It seems notorious UK piracy law firm, ACS:Law, has stirred up a hornet's nest that could effectively end the practice of mass lawsuits, at least in the UK, even though the firm itself has already called it quits.

Judge Birss presiding over the case of MediaCAT Limited versus 27 defendants has asked several questions, questions that critics of mass copyright lawsuits have often asked as well, that puts in jeopardy any legal basis for extracting pre-trial settlement fees from alleged downloaders. 

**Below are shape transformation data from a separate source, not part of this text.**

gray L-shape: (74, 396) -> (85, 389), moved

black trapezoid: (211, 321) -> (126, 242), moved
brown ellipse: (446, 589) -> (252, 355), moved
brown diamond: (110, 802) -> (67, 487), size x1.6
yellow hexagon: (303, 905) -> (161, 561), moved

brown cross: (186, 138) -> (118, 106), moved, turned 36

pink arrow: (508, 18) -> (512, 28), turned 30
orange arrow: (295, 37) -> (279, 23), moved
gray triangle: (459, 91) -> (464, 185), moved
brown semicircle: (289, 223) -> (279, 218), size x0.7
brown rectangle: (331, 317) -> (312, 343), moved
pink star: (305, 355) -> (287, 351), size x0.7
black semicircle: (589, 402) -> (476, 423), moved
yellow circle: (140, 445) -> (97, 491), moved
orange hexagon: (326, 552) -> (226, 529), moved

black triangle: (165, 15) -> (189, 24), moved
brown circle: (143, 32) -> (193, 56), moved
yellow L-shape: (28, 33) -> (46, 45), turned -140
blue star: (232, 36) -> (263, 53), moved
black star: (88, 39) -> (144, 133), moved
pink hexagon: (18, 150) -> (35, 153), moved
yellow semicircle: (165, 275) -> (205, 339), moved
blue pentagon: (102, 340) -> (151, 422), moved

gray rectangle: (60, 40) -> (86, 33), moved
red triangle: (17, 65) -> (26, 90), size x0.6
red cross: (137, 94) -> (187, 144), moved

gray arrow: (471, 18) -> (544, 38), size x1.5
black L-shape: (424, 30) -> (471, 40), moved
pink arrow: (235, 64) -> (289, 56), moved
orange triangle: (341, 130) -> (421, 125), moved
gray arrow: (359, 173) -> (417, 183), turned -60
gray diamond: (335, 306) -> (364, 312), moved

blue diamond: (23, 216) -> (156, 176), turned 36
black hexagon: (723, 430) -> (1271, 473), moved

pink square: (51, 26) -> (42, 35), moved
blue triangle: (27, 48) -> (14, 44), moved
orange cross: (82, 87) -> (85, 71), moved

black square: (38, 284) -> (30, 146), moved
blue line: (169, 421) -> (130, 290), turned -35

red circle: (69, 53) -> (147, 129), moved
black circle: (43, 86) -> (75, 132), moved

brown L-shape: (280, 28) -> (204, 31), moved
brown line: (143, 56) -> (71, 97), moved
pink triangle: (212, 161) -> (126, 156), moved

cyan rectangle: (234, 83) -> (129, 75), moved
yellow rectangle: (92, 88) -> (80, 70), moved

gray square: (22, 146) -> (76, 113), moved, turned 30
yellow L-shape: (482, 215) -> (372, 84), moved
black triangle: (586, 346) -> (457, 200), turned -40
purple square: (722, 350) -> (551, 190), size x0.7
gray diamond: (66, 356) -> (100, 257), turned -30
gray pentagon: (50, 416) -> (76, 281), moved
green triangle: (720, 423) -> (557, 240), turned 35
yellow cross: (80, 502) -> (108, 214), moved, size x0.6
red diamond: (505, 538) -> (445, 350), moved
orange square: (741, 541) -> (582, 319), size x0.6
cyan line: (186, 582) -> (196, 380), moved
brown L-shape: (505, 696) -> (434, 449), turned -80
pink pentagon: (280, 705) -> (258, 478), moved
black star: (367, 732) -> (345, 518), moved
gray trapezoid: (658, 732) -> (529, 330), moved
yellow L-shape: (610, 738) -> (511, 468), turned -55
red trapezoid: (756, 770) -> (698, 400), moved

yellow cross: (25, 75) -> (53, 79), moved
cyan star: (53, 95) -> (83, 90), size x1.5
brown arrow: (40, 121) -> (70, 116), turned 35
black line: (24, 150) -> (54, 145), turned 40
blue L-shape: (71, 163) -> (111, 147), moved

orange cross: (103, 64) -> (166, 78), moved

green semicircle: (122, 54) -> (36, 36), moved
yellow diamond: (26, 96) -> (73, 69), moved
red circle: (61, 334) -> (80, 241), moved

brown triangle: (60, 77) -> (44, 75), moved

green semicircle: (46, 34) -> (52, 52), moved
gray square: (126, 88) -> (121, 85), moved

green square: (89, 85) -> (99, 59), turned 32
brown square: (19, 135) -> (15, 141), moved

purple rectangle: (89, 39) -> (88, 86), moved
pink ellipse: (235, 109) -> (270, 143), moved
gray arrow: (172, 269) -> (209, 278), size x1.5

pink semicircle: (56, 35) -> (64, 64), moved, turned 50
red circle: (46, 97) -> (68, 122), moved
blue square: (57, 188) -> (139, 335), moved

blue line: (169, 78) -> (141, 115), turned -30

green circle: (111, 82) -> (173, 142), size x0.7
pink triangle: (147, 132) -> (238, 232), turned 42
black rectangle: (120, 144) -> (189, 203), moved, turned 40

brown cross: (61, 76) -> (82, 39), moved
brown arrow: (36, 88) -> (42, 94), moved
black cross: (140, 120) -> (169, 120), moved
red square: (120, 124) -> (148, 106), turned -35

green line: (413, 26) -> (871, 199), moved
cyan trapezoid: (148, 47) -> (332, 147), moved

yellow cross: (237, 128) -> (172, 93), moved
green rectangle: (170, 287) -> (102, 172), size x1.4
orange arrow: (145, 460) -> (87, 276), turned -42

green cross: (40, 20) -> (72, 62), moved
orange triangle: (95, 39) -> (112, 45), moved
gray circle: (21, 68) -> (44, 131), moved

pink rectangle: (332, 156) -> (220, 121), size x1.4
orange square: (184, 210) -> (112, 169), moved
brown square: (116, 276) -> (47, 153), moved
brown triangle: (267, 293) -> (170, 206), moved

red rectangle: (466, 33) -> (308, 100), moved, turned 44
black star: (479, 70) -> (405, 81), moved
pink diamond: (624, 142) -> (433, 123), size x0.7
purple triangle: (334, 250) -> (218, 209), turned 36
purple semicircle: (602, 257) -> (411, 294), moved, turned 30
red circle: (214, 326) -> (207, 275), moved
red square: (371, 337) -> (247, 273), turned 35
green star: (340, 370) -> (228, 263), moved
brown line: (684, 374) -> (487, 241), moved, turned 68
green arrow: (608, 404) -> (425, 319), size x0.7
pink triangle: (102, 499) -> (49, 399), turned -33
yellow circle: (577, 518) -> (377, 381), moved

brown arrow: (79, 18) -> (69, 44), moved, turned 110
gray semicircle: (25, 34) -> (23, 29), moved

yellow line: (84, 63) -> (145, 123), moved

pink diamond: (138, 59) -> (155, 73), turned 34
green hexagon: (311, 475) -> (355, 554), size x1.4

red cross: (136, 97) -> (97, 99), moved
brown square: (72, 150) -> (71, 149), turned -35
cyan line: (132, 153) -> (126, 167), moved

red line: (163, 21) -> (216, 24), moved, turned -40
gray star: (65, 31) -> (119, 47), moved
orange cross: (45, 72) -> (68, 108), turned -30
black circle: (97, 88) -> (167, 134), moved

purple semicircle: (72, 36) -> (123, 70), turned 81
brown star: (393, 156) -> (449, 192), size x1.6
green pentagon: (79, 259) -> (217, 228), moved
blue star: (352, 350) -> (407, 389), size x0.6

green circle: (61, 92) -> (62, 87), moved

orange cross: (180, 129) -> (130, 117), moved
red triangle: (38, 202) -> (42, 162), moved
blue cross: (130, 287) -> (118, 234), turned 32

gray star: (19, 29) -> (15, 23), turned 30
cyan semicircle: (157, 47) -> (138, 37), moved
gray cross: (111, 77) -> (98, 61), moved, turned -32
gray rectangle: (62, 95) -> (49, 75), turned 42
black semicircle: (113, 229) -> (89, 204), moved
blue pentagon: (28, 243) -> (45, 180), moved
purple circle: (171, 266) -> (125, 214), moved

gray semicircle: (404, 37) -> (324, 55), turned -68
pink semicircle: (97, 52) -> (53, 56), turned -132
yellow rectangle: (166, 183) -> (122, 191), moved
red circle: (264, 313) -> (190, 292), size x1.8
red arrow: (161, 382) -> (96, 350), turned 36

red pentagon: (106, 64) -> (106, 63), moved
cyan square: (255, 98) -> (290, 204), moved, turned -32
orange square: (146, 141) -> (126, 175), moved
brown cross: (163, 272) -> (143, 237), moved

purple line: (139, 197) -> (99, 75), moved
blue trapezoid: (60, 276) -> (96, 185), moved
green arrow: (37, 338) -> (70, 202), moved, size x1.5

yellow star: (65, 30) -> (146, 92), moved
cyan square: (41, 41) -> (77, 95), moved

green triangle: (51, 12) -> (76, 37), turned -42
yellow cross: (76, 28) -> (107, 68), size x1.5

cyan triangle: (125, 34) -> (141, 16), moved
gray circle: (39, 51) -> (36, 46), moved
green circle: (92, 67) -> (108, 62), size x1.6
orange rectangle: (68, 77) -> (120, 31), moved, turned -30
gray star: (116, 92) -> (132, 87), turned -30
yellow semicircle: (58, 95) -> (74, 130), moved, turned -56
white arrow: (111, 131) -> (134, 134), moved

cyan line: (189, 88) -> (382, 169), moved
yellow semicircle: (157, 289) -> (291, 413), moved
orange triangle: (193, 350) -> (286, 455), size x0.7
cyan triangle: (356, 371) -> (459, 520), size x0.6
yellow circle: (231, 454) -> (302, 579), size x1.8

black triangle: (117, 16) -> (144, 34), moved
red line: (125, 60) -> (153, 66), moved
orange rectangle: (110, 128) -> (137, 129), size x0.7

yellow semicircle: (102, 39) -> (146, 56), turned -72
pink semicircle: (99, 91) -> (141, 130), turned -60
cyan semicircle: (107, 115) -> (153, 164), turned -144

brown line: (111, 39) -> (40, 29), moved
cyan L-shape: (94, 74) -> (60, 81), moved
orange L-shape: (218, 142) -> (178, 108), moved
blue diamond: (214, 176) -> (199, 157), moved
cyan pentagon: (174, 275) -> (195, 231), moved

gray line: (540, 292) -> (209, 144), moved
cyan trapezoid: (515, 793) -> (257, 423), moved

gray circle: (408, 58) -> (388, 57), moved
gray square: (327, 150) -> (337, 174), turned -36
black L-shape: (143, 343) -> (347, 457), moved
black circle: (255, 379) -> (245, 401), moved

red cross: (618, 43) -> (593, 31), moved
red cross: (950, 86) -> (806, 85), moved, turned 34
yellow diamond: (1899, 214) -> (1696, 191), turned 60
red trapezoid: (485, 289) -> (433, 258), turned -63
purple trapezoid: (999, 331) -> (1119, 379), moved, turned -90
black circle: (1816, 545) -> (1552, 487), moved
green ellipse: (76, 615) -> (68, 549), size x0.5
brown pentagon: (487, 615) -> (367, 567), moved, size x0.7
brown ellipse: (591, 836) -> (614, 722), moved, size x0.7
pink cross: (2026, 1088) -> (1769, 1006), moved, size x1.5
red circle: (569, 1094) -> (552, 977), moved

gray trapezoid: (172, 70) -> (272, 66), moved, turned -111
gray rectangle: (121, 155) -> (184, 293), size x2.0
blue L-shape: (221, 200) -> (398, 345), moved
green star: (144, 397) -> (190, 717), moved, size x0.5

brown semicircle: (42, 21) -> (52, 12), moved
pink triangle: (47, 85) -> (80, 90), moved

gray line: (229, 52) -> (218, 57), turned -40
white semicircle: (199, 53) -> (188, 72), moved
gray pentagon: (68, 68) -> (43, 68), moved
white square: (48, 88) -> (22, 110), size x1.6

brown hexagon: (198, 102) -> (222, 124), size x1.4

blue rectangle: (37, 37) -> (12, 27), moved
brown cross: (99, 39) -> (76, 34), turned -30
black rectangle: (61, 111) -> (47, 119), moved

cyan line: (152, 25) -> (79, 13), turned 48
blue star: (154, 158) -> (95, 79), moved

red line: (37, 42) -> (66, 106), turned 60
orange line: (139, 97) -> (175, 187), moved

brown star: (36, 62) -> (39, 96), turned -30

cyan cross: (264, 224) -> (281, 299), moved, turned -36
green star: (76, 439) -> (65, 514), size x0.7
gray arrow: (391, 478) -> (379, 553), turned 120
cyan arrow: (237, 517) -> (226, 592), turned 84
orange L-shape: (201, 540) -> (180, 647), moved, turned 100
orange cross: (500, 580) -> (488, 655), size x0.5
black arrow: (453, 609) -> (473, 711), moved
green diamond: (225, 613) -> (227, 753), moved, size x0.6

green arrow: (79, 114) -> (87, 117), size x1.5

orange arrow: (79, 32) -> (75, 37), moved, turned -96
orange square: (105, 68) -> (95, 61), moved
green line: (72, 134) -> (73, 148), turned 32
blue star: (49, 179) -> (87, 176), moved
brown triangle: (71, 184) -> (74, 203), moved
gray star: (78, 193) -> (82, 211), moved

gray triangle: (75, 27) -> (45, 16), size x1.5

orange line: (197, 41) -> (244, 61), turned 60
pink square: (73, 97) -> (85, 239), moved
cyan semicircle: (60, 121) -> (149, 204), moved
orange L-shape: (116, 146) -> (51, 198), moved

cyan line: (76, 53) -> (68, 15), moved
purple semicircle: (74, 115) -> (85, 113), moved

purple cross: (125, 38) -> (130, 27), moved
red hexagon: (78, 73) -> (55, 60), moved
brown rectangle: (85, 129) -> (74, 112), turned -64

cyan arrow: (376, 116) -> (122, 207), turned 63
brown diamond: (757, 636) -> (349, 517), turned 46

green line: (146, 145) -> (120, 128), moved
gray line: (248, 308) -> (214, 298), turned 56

The issue relates mainly to the issue of "authorization", and whether leaving one's Wi-Fi unsecured counts as authorization. The copyright lobby and the law firms that profit from copyright law thinks it is, while Judge Birss is not too convinced:

Then there is the question of whether leaving an Internet connection "unsecured" opens up the door to liability for infringement by others piggy backing on the connection unbeknownst to the owner. Finally, what does "unsecured" mean? Wireless routers have different levels of security available and if the level of security is relevant to liability—where is the line to be drawn? No case has decided these issues but they are key to the claimant's ability to... say—one way or another there is infringement here.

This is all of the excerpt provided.